Like salinity and temperature, the chemical composition of water helps determine where and how many plants and animals live within the Chesapeake Bay. The Bay’s waters contain organic and inorganic materials, including nutrients, dissolved gases, inorganic salts, trace elements and potentially toxic chemicals such as heavy metals.
Composition of water
The composition of sea water is relatively constant from place to place; however, the composition of fresh water varies depending on the soil and rocks the water has come into contact with. Moving down the Bay, the water composition changes as salinity increases.
Both fresh and salt water contain many natural dissolved materials from several sources. Bacteria and other microorganisms decompose dead organisms and release compounds into the water. Live organisms also release compounds directly into the water. Additionally, dissolved materials enter the Bay from its rivers and the ocean.
Sea water contains hundreds of trace elements that are important in many biological reactions, including cobalt and metals such as lead, mercury and cadmium.
Dissolved salts are important to the life cycles of many organisms. For example, some fish spawn in fresh or brackish water and then move to saltier waters as they mature. These species have internal mechanisms that enable them to cope with the salinity changes.
Dissolved oxygen is critical to life in the Chesapeake Bay.

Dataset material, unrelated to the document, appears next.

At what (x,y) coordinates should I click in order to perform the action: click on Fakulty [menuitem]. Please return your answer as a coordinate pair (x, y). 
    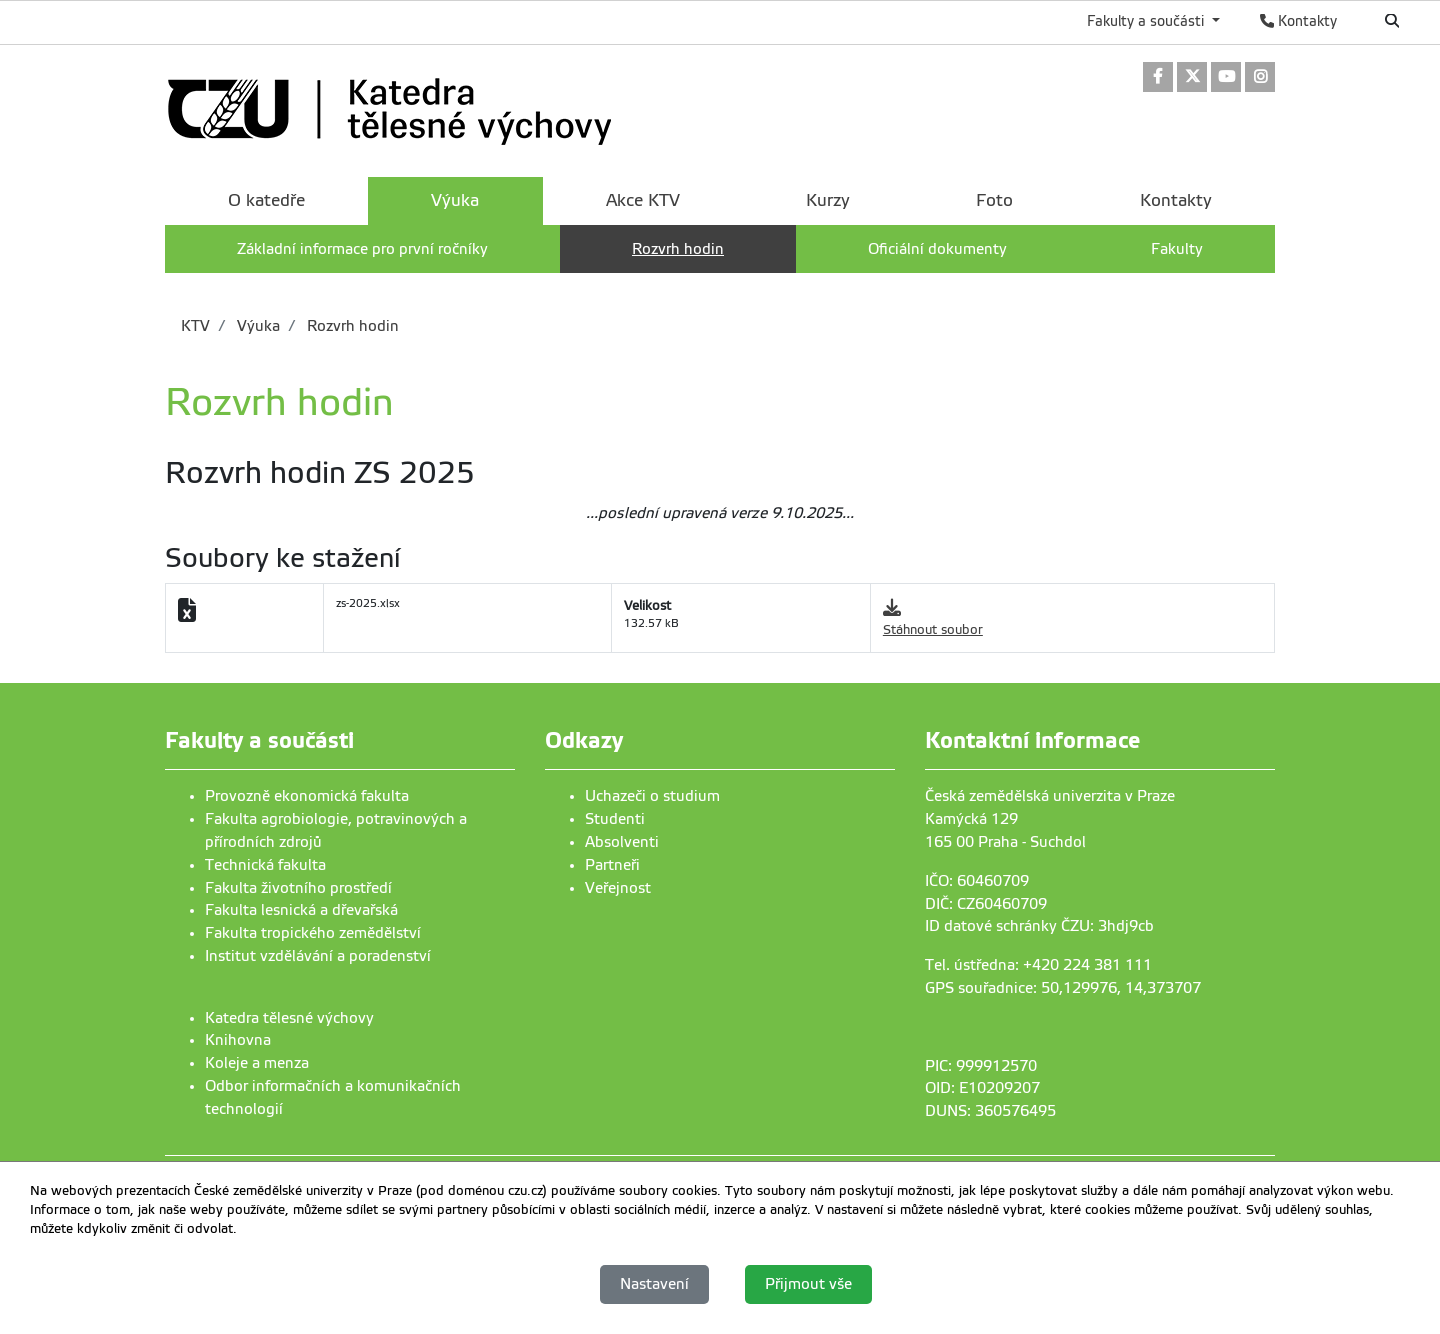
    Looking at the image, I should click on (1177, 249).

Just like humans, underwater critters—from fish to crabs to worms—need oxygen to survive. Dissolved oxygen concentrations vary depending on location and time of year, based on temperature, salinity, nutrient levels and other factors.
Carbon dioxide is another important dissolved gas, because underwater grasses and other plants need carbon to produce new tissue during photosynthesis. It's also a byproduct of respiration. Like oxygen, carbon dioxide concentrations are affected by temperature and salinity.